Everyone knows that if you put an extension on your house, you will require a building permit. But what about for the smaller renos like a new kitchen, a new bathroom, installing larger windows or a new basement? Do you need a building permit for that ?
Do I Really Need a Building Permit for Renovations?
When we were visiting friends one day, we went out for a walk around their neighbourhood after dinner. We couldn’t help but notice that one of their neighbours on their street had constructed a 6’ high fence all around their property – including their front yard. Our friends joked that they had built a fortress around their house. Fortress indeed. But unfortunately, the homeowners with the fortress had obviously not checked the building code for their municipality – a neighbour complained, and their fortress came tumbling down. A very costly mistake. As the owner of your home, you are ultimately responsible for complying with all building requirements. Failure to obtain building permits can result in costly construction delays, legal action and/or the removal of work already completed.
Why Do I Need To Get a Building Permit?
The purpose of a building permit is to ensure that your home renovation meets the basic requirements for health, safety and structural soundness as set out by building codes for your area. Beyond this, the permit process makes sure that your plans are in line with other municipal requirements, such as zoning regulations and heritage building designations.
When Do I Need a Building Permit?
Everybody know that major renovations such as building an addition to a home requires a building permit. But most people don’t realize, is that many smaller jobs may require one as well. These jobs include finishing basements, updating plumbing or electrical equipment, constructing a deck, or even adding a wood burning stove. If you are making changes like demolishing partitions or load-bearing walls, or changing the structure of doors or windows, you may need to apply for a permit as this kind of work could affect the structural integrity of your home. In some cases, electrical and plumbing permits may also need to be obtained separately. Some repairs and renovations may not require a permit like re-roofing, painting, re-siding, cabinet installations, and replacement of windows and doors provided the opening has not been enlarged. Did you know that you may need a permit to demolish old structures such as a garage, shed or porch, or to cut down a tree on your property? If you’re not sure, talk to your municipal building permit office or renovator to be sure.
The specific requirements depend on your municipality and the type of work you are planning. For simple interior projects, a scale floor plan will usually be adequate. For larger projects involving additions, decks or major structural renovations, a full set of working drawings and a site survey may be needed. If your plan requires a minor variance or zoning bylaw amendment, you may be asked to supply additional information. Again, check with your municipality. They will tell you exactly what you need.
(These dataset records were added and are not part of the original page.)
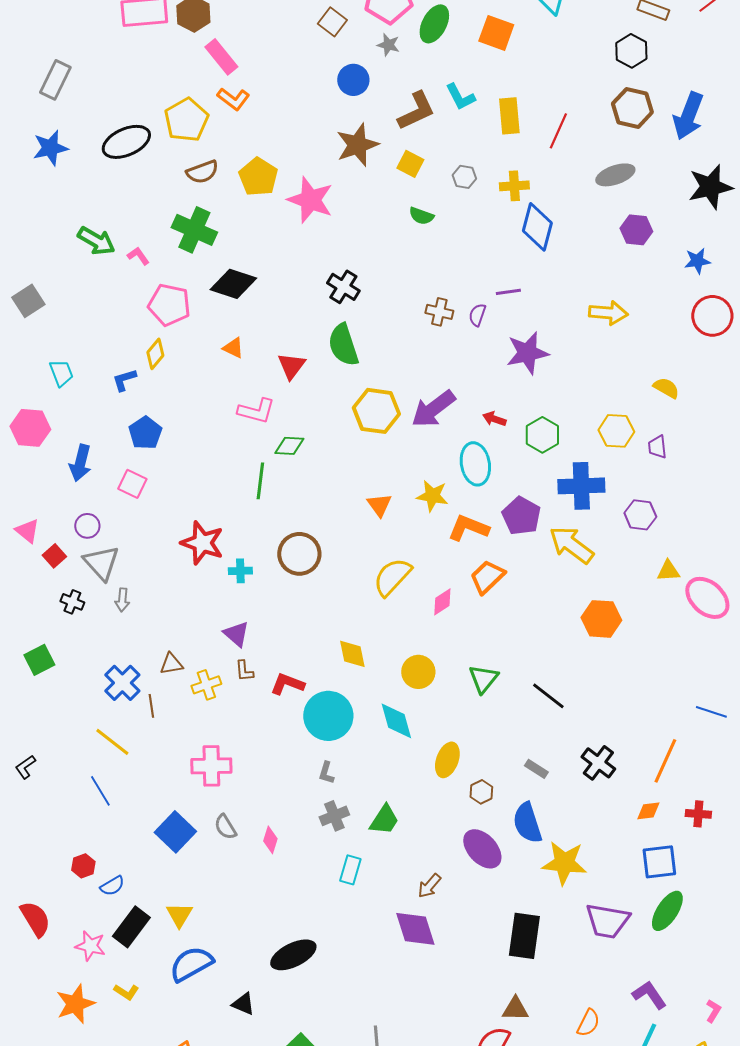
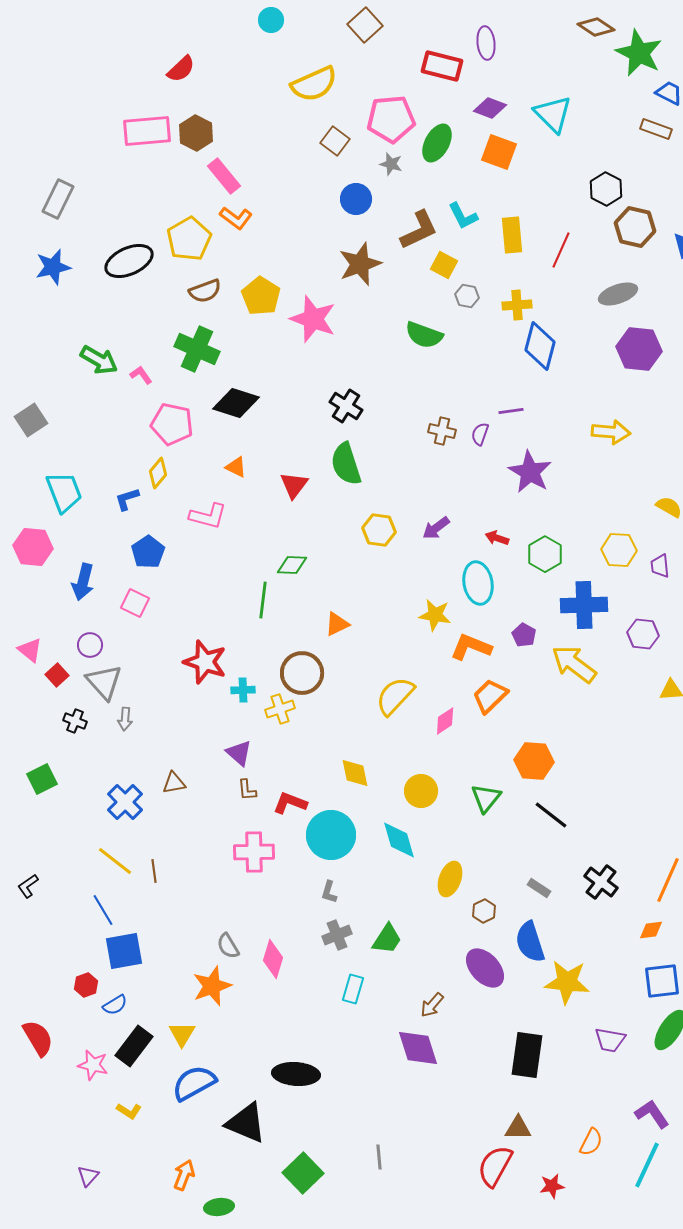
black hexagon: (631, 51) -> (606, 189), moved
yellow square: (410, 164) -> (444, 265), moved
green semicircle: (421, 216) -> (424, 335), size x1.5
purple hexagon: (636, 230) -> (639, 349), size x1.4
purple star: (527, 353) -> (530, 472), turned -30
cyan trapezoid: (61, 373) -> (64, 492), size x1.5
purple arrow: (433, 409) -> (436, 528), size x0.6
pink L-shape: (256, 411) -> (208, 516), moved
yellow hexagon: (376, 411) -> (379, 530), size x0.7
orange triangle: (379, 505) -> (337, 624), moved, turned 40
purple pentagon: (521, 516) -> (524, 635), size x0.6
orange hexagon: (601, 619) -> (534, 761), moved
yellow cross: (206, 685) -> (280, 709), moved
brown line: (151, 706) -> (154, 871), moved
pink cross: (211, 766) -> (254, 852), moved
blue square: (175, 832) -> (124, 951), moved, turned 36
pink diamond: (270, 840) -> (273, 959), size x1.4
purple trapezoid: (607, 921) -> (610, 1040), size x0.7
black ellipse: (293, 955) -> (296, 1074), turned 30
orange star: (75, 1004) -> (212, 986), moved
black triangle: (243, 1004) -> (246, 1123), size x1.8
Who Should Get The Permit: My Contractor or Me?
As the homeowner, you are legally responsible for obtaining any building permits required. However, your renovator can look after this on your behalf. Your contract should specify which permits are required and who will get them. You will need to provide a letter of authorization before your renovator can apply for a permit for your renovation.
DESIGN TIP: Hopefully you will never run into this situation, but a building permit is also a way of keeping your contractor, electrician, and/or plumber accountable. They need to perform work according to the building code and by-laws in your municipality. If they are not adhering to these codes, this will come up in the inspection, and you will have recourse to go back to your contractor, electrician or plumber and ask them to make it right.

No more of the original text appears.